1) Use of Facebook is a priviledge, not a right. When a person chooses to join Facebook, they also choose to accept their Terms. If Facebook has deemed that someone has violated their terms, they can remove the page. Discreet photos (as shown above) should be okay... half-naked women shouldn't.2) Facebook can't catch everyone! If you get pulled over for speeding, you can't say to the police "Well, I saw someone speeding WAY MORE yesterday!" and have the officer say "Well, okay then, I'll let you go and go get that person." If Leaky B@@b page was allowing inappropriate pictures, they should deleted. And if you see inappropriate content elsewhere, report it!3) Monitor your page. If there is an issue with obscene/inappropriate comments or pictures, the Leaky B@@b post has the responsibility to take them down. Once those are gone, Facebook shouldn't have any ground to keep deleting.4) If the problem persists, try hosting the page elsewhere, and have a post on the FB page saying "Moved to this link, come visit us at a site that doesn't discriminate against us!" Well... maybe not those exact words...

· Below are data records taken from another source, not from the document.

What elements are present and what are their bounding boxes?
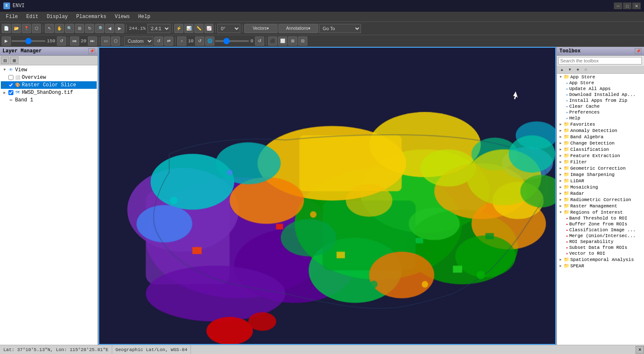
menu-help[interactable]: Help [134, 12, 155, 22]
tree-item-band1[interactable]: ━ Band 1 [1, 96, 97, 104]
toolbox-scroll-down[interactable]: ▼ [566, 66, 574, 73]
next-view[interactable]: ▶ [115, 24, 124, 33]
sync-btn[interactable]: ⇄ [164, 36, 173, 46]
toolbox-item-spear[interactable]: ▶ 📁 SPEAR [557, 263, 644, 269]
roi-rect[interactable]: ▭ [101, 36, 110, 46]
menu-file[interactable]: File [2, 12, 22, 22]
menu-edit[interactable]: Edit [22, 12, 43, 22]
statusbar-close-btn[interactable]: ✕ [636, 346, 644, 354]
display-btn1[interactable]: ⬛ [268, 36, 277, 46]
prev-view[interactable]: ◀ [105, 24, 114, 33]
new-button[interactable]: 📄 [2, 24, 11, 33]
tree-item-raster-color-slice[interactable]: ▶ 🎨 Raster Color Slice [1, 81, 97, 89]
toolbox-item-update-all-apps[interactable]: ▸ Update All Apps [557, 86, 644, 92]
tree-item-overview[interactable]: ⬜ Overview [1, 74, 97, 81]
toolbox-item-roi-group[interactable]: ▼ 📁 Regions of Interest [557, 209, 644, 215]
rcs-checkbox[interactable] [8, 83, 13, 88]
toolbox-item-band-threshold[interactable]: ▸ Band Threshold to ROI [557, 215, 644, 221]
menu-views[interactable]: Views [111, 12, 134, 22]
goto-select[interactable]: Go To [319, 24, 361, 33]
toolbox-item-download-installed[interactable]: ▸ Download Installed Ap... [557, 92, 644, 98]
display-btn2[interactable]: ⬜ [278, 36, 287, 46]
toolbox-item-roi-separability[interactable]: ▸ ROI Separability [557, 239, 644, 245]
circle-btn[interactable]: ○ [177, 36, 186, 46]
toolbox-star1[interactable]: ★ [574, 66, 582, 73]
refresh2-btn[interactable]: ↺ [255, 36, 264, 46]
toolbox-item-lidar[interactable]: ▶ 📁 LiDAR [557, 178, 644, 184]
layer-manager-pin[interactable]: 📌 [88, 48, 95, 54]
globe-btn[interactable]: 🌐 [205, 36, 214, 46]
toolbox-item-filter[interactable]: ▶ 📁 Filter [557, 159, 644, 165]
tree-item-hwsd[interactable]: ▶ 🗺 HWSD_ShanDong.tif [1, 89, 97, 96]
roi-button[interactable]: ⬡ [32, 24, 41, 33]
toolbox-item-band-algebra[interactable]: ▶ 📁 Band Algebra [557, 134, 644, 140]
step-fwd[interactable]: ⏭ [88, 36, 97, 46]
zoom-in-tool[interactable]: 🔍 [65, 24, 74, 33]
histogram-btn[interactable]: 📊 [184, 24, 193, 33]
placemark-button[interactable]: 📍 [22, 24, 31, 33]
toolbox-star2[interactable]: ☆ [582, 66, 590, 73]
vectors-btn[interactable]: Vectors▾ [244, 24, 278, 33]
rotate-tool[interactable]: ↻ [85, 24, 94, 33]
zoom-out-tool[interactable]: 🔎 [95, 24, 104, 33]
annotations-btn[interactable]: Annotations▾ [278, 24, 318, 33]
band-select[interactable]: Custom R:G:B Gray [124, 36, 153, 46]
toolbox-item-radar[interactable]: ▶ 📁 Radar [557, 190, 644, 196]
toolbox-search-input[interactable] [558, 57, 642, 65]
lm-collapse-all[interactable]: ⊟ [1, 57, 9, 64]
step-back[interactable]: ⏮ [70, 36, 79, 46]
toolbox-item-app-store-group[interactable]: ▼ 📁 App Store [557, 74, 644, 80]
select-tool[interactable]: ↖ [45, 24, 54, 33]
loop2-btn[interactable]: ↺ [195, 36, 204, 46]
toolbox-item-classification-image[interactable]: ▸ Classification Image ... [557, 227, 644, 233]
open-button[interactable]: 📂 [12, 24, 21, 33]
refresh-btn[interactable]: ↺ [154, 36, 163, 46]
toolbox-item-geometric-correction[interactable]: ▶ 📁 Geometric Correction [557, 165, 644, 171]
toolbox-item-classification[interactable]: ▶ 📁 Classification [557, 146, 644, 152]
toolbox-item-app-store[interactable]: ▸ App Store [557, 80, 644, 86]
zoom-slider[interactable] [12, 40, 45, 42]
toolbox-item-merge[interactable]: ▸ Merge (Union/Intersec... [557, 233, 644, 239]
toolbox-item-mosaicking[interactable]: ▶ 📁 Mosaicking [557, 184, 644, 190]
toolbox-item-radiometric[interactable]: ▶ 📁 Radiometric Correction [557, 196, 644, 203]
toolbox-pin[interactable]: 📌 [635, 48, 641, 54]
play-btn[interactable]: ▶ [2, 36, 11, 46]
toolbox-item-raster-mgmt[interactable]: ▶ 📁 Raster Management [557, 203, 644, 209]
display-btn3[interactable]: ⊞ [288, 36, 297, 46]
toolbox-item-clear-cache[interactable]: ▸ Clear Cache [557, 103, 644, 109]
toolbox-item-favorites[interactable]: ▶ 📁 Favorites [557, 121, 644, 127]
map-viewport[interactable] [98, 47, 556, 345]
toolbox-item-preferences[interactable]: ▸ Preferences [557, 109, 644, 115]
menu-placemarks[interactable]: Placemarks [72, 12, 111, 22]
overview-checkbox[interactable] [8, 75, 13, 80]
toolbox-item-spatiotemporal[interactable]: ▶ 📁 Spatiotemporal Analysis [557, 256, 644, 263]
measure-btn[interactable]: 📏 [194, 24, 204, 33]
roi-poly[interactable]: ⬠ [111, 36, 120, 46]
menu-display[interactable]: Display [43, 12, 72, 22]
pan-tool[interactable]: ✋ [55, 24, 64, 33]
toolbox-item-vector-to-roi[interactable]: ▸ Vector to ROI [557, 251, 644, 256]
toolbox-item-image-sharpening[interactable]: ▶ 📁 Image Sharpening [557, 171, 644, 178]
toolbox-item-feature-extraction[interactable]: ▶ 📁 Feature Extraction [557, 152, 644, 159]
toolbox-item-help[interactable]: ▸ Help [557, 115, 644, 121]
lm-expand-all[interactable]: ⊞ [10, 57, 18, 64]
toolbox-item-change-detection[interactable]: ▶ 📁 Change Detection [557, 140, 644, 146]
zoom-ratio-select[interactable]: 2.4:1 1:1 2:1 4:1 [147, 24, 170, 33]
tree-item-view[interactable]: ▼ 👁 View [1, 66, 97, 74]
zoom-extent[interactable]: ⊞ [75, 24, 84, 33]
toolbox-item-install-zip[interactable]: ▸ Install Apps from Zip [557, 98, 644, 103]
hwsd-checkbox[interactable] [8, 90, 13, 95]
profile-btn[interactable]: 📈 [204, 24, 214, 33]
toolbox-item-buffer-zone[interactable]: ▸ Buffer Zone from ROIs [557, 221, 644, 227]
toolbox-item-subset-data[interactable]: ▸ Subset Data from ROIs [557, 245, 644, 251]
stretch-btn[interactable]: ⚡ [174, 24, 183, 33]
display-btn4[interactable]: ⊟ [298, 36, 307, 46]
transparency-slider[interactable] [215, 40, 249, 42]
toolbox-scroll-up[interactable]: ▲ [558, 66, 566, 73]
maximize-button[interactable]: □ [623, 3, 631, 9]
minimize-button[interactable]: ─ [614, 3, 622, 9]
toolbox-item-anomaly[interactable]: ▶ 📁 Anomaly Detection [557, 127, 644, 134]
rotation-select[interactable]: 0° 90° 180° 270° [217, 24, 240, 33]
close-button[interactable]: ✕ [632, 3, 641, 9]
loop-btn[interactable]: ↺ [57, 36, 66, 46]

January 8, 2011 | Unregistered CommenterDucks
I am almost 8 and 1/2 months pregnant with my first child. My husband and I want me to breastfeed- I think it's one of the most beautiful things a mother can do for her baby. That being said, some women cannot physically breastfeed. I am getting closer to the whole breastfeeding in public situation, and these comments have not helped me to feel better! While I understand people being uncomfortable, what about the baby. When it's 90 degrees outside, would YOU want to be eating under a sweaty hot blanket?? I don't think so. Wuld you want to eat in a bathroom stall?? I don't think so. Nevermind, that when my baby is crying in public, I'm going to be worrying why, wanting to stop it right away. If I whip out my boob quickly, and get the baby to stop crying faster, then you might not even notice us. People need to mind their business, it's NOT about YOU. It's about the BABY. It's not even about the mother. It's about the BABY. If every place had an available breatfeeding room , believe me, breastfeeding mothers would use it.